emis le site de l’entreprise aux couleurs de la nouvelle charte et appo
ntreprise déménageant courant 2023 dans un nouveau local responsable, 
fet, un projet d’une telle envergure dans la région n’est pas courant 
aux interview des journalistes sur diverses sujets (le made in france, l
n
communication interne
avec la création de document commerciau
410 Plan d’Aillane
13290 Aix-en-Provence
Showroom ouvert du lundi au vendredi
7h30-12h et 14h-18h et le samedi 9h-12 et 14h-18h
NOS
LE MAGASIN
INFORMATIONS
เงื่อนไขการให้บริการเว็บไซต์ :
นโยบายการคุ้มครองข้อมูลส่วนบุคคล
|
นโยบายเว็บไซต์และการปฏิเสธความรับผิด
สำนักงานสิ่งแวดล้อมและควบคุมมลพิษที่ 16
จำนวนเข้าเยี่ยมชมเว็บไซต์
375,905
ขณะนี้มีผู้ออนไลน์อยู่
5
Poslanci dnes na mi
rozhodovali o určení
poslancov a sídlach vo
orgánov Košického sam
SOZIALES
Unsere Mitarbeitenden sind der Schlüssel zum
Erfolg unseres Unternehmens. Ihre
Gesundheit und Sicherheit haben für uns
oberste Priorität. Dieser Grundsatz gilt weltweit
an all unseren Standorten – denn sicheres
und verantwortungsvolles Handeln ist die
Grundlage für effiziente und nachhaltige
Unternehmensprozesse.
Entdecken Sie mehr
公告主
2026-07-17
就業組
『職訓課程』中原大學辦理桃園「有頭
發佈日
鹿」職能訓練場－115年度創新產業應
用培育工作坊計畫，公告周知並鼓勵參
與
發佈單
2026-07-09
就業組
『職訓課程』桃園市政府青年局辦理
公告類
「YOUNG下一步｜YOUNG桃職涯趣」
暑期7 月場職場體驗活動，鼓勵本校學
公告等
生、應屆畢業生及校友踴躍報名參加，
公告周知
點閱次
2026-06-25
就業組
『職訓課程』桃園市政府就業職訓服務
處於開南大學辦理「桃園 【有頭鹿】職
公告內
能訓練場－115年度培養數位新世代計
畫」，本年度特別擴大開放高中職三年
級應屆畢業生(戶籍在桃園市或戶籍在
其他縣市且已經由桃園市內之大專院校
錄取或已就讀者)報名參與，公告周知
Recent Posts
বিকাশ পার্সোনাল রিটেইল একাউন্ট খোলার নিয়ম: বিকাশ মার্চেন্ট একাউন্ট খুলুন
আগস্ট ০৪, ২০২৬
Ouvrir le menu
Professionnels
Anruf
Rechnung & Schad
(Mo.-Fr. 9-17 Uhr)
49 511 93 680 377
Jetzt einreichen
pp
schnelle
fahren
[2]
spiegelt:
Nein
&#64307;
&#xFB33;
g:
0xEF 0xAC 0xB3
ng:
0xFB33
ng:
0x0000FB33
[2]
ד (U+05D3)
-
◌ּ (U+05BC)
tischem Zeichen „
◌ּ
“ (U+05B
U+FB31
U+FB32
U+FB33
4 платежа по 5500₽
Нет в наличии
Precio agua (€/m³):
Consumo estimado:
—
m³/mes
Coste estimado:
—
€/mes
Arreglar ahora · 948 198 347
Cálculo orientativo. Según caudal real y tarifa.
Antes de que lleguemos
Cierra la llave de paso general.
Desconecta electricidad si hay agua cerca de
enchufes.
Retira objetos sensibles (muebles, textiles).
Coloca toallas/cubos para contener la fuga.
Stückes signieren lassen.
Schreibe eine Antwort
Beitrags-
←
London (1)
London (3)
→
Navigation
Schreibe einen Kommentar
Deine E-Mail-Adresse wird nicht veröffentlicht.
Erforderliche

## Work instructions
Nothing but the lines from the one containing "級應屆畢業生(戶籍在桃園市或戶籍在" through the last line of the data above should be set down, word for word.

## Answer space
級應屆畢業生(戶籍在桃園市或戶籍在
其他縣市且已經由桃園市內之大專院校
錄取或已就讀者)報名參與，公告周知
Recent Posts
বিকাশ পার্সোনাল রিটেইল একাউন্ট খোলার নিয়ম: বিকাশ মার্চেন্ট একাউন্ট খুলুন
আগস্ট ০৪, ২০২৬
Ouvrir le menu
Professionnels
Anruf
Rechnung & Schad
(Mo.-Fr. 9-17 Uhr)
49 511 93 680 377
Jetzt einreichen
pp
schnelle
fahren
[2]
spiegelt:
Nein
&#64307;
&#xFB33;
g:
0xEF 0xAC 0xB3
ng:
0xFB33
ng:
0x0000FB33
[2]
ד (U+05D3)
-
◌ּ (U+05BC)
tischem Zeichen „
◌ּ
“ (U+05B
U+FB31
U+FB32
U+FB33
4 платежа по 5500₽
Нет в наличии
Precio agua (€/m³):
Consumo estimado:
—
m³/mes
Coste estimado:
—
€/mes
Arreglar ahora · 948 198 347
Cálculo orientativo. Según caudal real y tarifa.
Antes de que lleguemos
Cierra la llave de paso general.
Desconecta electricidad si hay agua cerca de
enchufes.
Retira objetos sensibles (muebles, textiles).
Coloca toallas/cubos para contener la fuga.
Stückes signieren lassen.
Schreibe eine Antwort
Beitrags-
←
London (1)
London (3)
→
Navigation
Schreibe einen Kommentar
Deine E-Mail-Adresse wird nicht veröffentlicht.
Erforderliche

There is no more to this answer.